Saturday, February 10, 2018

A Coxeter Biography


Donald Coxeter is old and frail in this telling, yet made it to Hungary at age ninety-five, for a 21st century geometry conference.

Professor Coxeter is the man to whom RBF dedicated his two-volume snapshot of a work in progress, sometimes referred to as "syngeom", however given a formal title of Synergetics for the Macmillan publishings.  Its subtitle:  Explorations in the Geometry of Thinking.

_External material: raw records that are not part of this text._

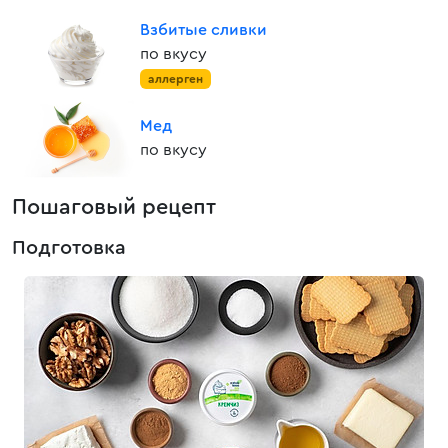
Взбитые сливки
по вкусу
аллерген
Мед
по вкусу
Пошаговый рецепт
Подготовка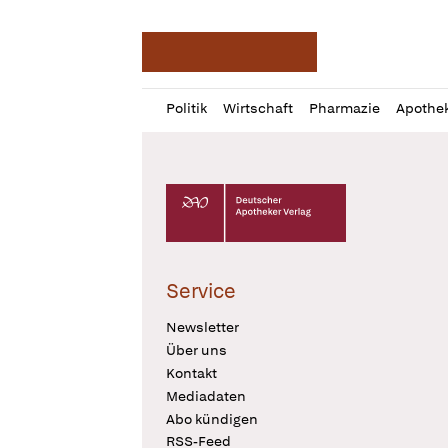
Deutsche Apotheker Ze
Profil
Daz
Politik
Wirtschaft
Pharmazie
Apothe
öffnen
Pur
Abo
öffnen
Deutscher Apotheker Verlag Logo
Service
Newsletter
Über uns
Kontakt
Mediadaten
Abo kündigen
RSS-Feed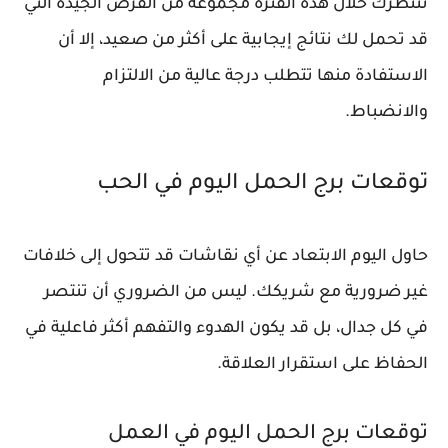
تنتظرك خلال هذه الفترة مجموعة من الفرص الجيدة التي
قد تحمل لك نتائج إيجابية على أكثر من صعيد، إلا أن
الاستفادة منها تتطلب درجة عالية من الالتزام
والانضباط.
توقعات برج الحمل اليوم في الحب
حاول اليوم الابتعاد عن أي نقاشات قد تتحول إلى خلافات
غير ضرورية مع شريكك. ليس من الضروري أن تنتصر
في كل جدال، بل قد يكون الهدوء والتفهم أكثر فاعلية في
الحفاظ على استقرار العلاقة.
توقعات برج الحمل اليوم في العمل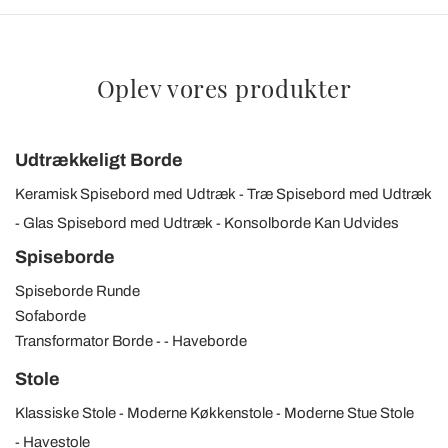
Oplev vores produkter
Udtrækkeligt Borde
Keramisk Spisebord med Udtræk
Træ Spisebord med Udtræk
Glas Spisebord med Udtræk
Konsolborde Kan Udvides
Spiseborde
Spiseborde Runde
Sofaborde
Transformator Borde
Haveborde
Stole
Klassiske Stole
Moderne Køkkenstole
Moderne Stue Stole
Havestole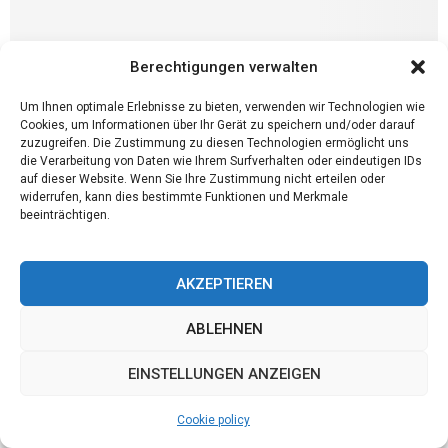
Berechtigungen verwalten
Um Ihnen optimale Erlebnisse zu bieten, verwenden wir Technologien wie
Cookies, um Informationen über Ihr Gerät zu speichern und/oder darauf
zuzugreifen. Die Zustimmung zu diesen Technologien ermöglicht uns
die Verarbeitung von Daten wie Ihrem Surfverhalten oder eindeutigen IDs
auf dieser Website. Wenn Sie Ihre Zustimmung nicht erteilen oder
widerrufen, kann dies bestimmte Funktionen und Merkmale
beeinträchtigen.
Angebote
Die Wunder der Camcorder
AKZEPTIEREN
Guten Tag liebe Leserinnen und Leser! Heute möchte ich mit Ihnen
über ein faszinierendes Gerät sprechen, das die Art und Weise, wie
ABLEHNEN
wir Erinnerungen festhalten...
EINSTELLUNGEN ANZEIGEN
Cookie policy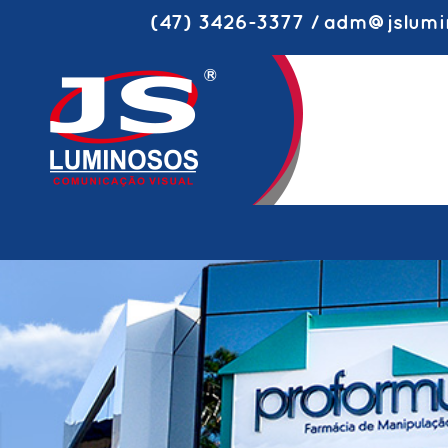
(47) 3426-3377 / adm@jslumi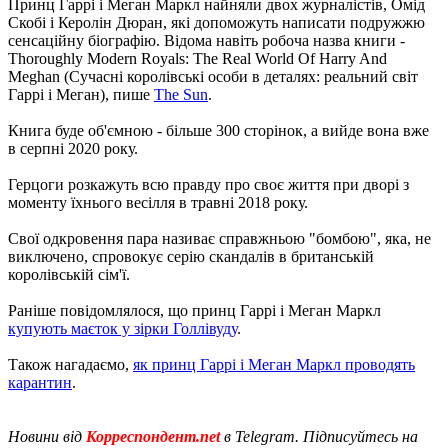
Принц Гаррі і Меган Маркл найняли двох журналістів, Омід
Скобі і Керолін Дюран, які допоможуть написати подружжю
сенсаційну біографію. Відома навіть робоча назва книги -
Thoroughly Modern Royals: The Real World Of Harry And
Meghan (Сучасні королівські особи в деталях: реальний світ
Гаррі і Меган), пише
The Sun
.
Книга буде об'ємною - більше 300 сторінок, а вийде вона вже
в серпні 2020 року.
Герцоги розкажуть всю правду про своє життя при дворі з
моменту їхнього весілля в травні 2018 року.
Свої одкровення пара називає справжньою "бомбою", яка, не
виключено, спровокує серію скандалів в британській
королівській сім'ї.
Раніше повідомлялося, що принц Гаррі і Меган Маркл
купують маєток у зірки Голлівуду
.
Також нагадаємо,
як принц Гаррі і Меган Маркл проводять
карантин
.
Новини від
Корреспондент.net
в Telegram. Підписуйтесь на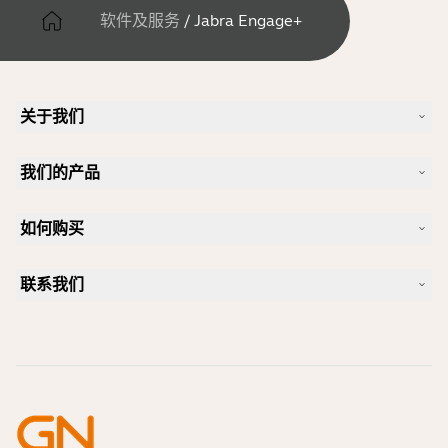
软件及服务
/
Jabra Engage+
关于我们
关于 Jabra
我们的产品
人才招聘
可持续发展
耳机
新闻稿
如何购买
全向麦
案例研究
会议摄像头
合作伙伴查找工具
个人摄像头
联系我们
软件
联系销售团队
配件
联系支持部门
在线商城支持
注册您的产品
开发者计划
合作伙伴计划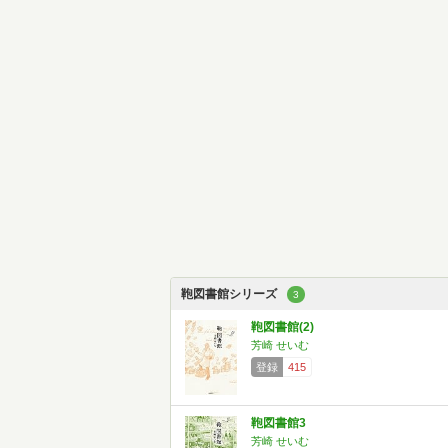
鞄図書館シリーズ
3
鞄図書館(2)
芳崎 せいむ
登録
415
鞄図書館3
芳崎 せいむ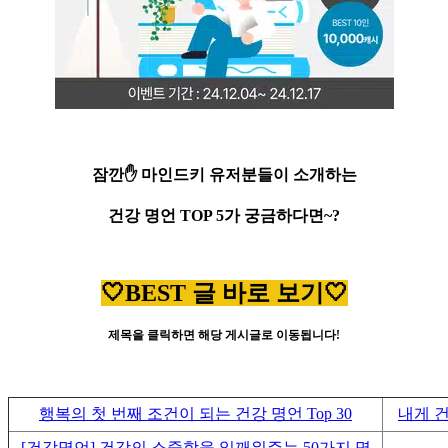
잠깐✋ 마인드키 유저분들이 소개하는
건강 명언 TOP 5가 궁금하다면~?
🤍BEST 글 바로 보기🤍
제목을 클릭하면 해당 게시글로 이동됩니다!
행복의 첫 번째 조건이 되는 건강 명언 Top 30
내게 
[건강명언] 건강의 소중함을 일깨워주는 50가지 명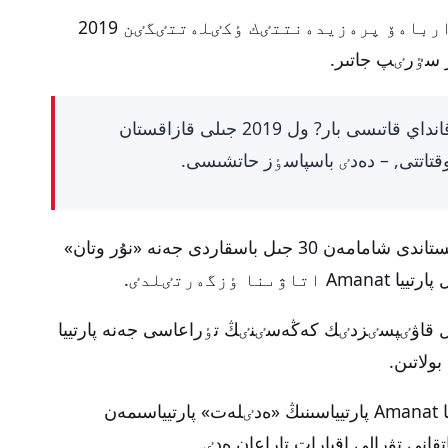
ايدوس ٷكٸبايدىڭ ايتۋىنشا, نازارباەۆ پرەزيدەنتتٸك ٶكٸلەتتٸگٸن 2019
ر سٷرٸپ جاتىر.
– نۇرسۇلتان ەبٸشۇلىنىڭ بۇل پارتيياعا قانداي قاتىسى بار? ول 2019 جىلى قازاقستان
قتاتتى, – دەدٸ باسپاسٶز حاتشىسى.
ەسكە سالايىق, نۇرسۇلتان نازارباەۆ قازاقستاندى شامامەن 30 جىل باسقاردى جەنە «نۇر وتان»
 ٶزگەرتٸلدٸ.
ٸن ول قاۋٸپسٸزدٸك كەڭەسٸنٸڭ تٶراعاسى جەنە پارتييا
لاتىن.
ايتا كەتەيٸك, بۇعان دەيٸن بٸرقاتار باق-تا Amanat پارتيياسىنىڭ «ەدٸلەت» پارتيياسىمەن
انى تۋرالى اقپارات تاراعان ەدٸ.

The writer for this film is Siobhan Roberts, who wrote the book with the same subtitle (The Man Who Saved Geometry), as well as a bio of John Horton Conway, who features prominently, as another Coxeter fan with deep insight into what these polytopes and hyper-dimensional sphere packings were all about.

Having someone who has done so much homework write the script makes for confidant, as well as intimate, storytelling.

We come to see Donald as bravely defiant in the face of intellectual currents intent upon driving his kind (the Euclideans) from the face of the earth, though perhaps they were joking (Bourbaki was a practical joke).

Serious or not, geometry needs its champions in any age if the inter-generational torch is to be passed.  Mandelbrot, among others, drew great solace from Coxeter, as his own work was likewise veering into the visualizable, too accessible to Everyman for an elitist core to bless as orthodox.

Not that higher dimensional polytopes are all that visualizable or renderable in the vernacular, though with projections into 3-space they are at least tourable (as gems with many rooms).  The Euclideans gave us something to strive for that's right brainy, as in exciting to graphical imagination.  At least Coxeter Diagrams won acceptance, as they verged on being purely lexical.

When the story gets to Fuller, the Montreal Dome of the 1967 World Expo gets the most focus, as well it should, as Dr. Coxeter was Canadian and his first encounter with geodesic domes was at this Expo, at least on a grand scale.  A treasure trove of archival scenarios unfurls.

My thanks to David Koski for underlining the relevance of this film.  Because I'd read the book and watched a Siobhan's address to the Gathering for Gardner crowd, I somehow assumed I'd seen this, but I had not, until tonight.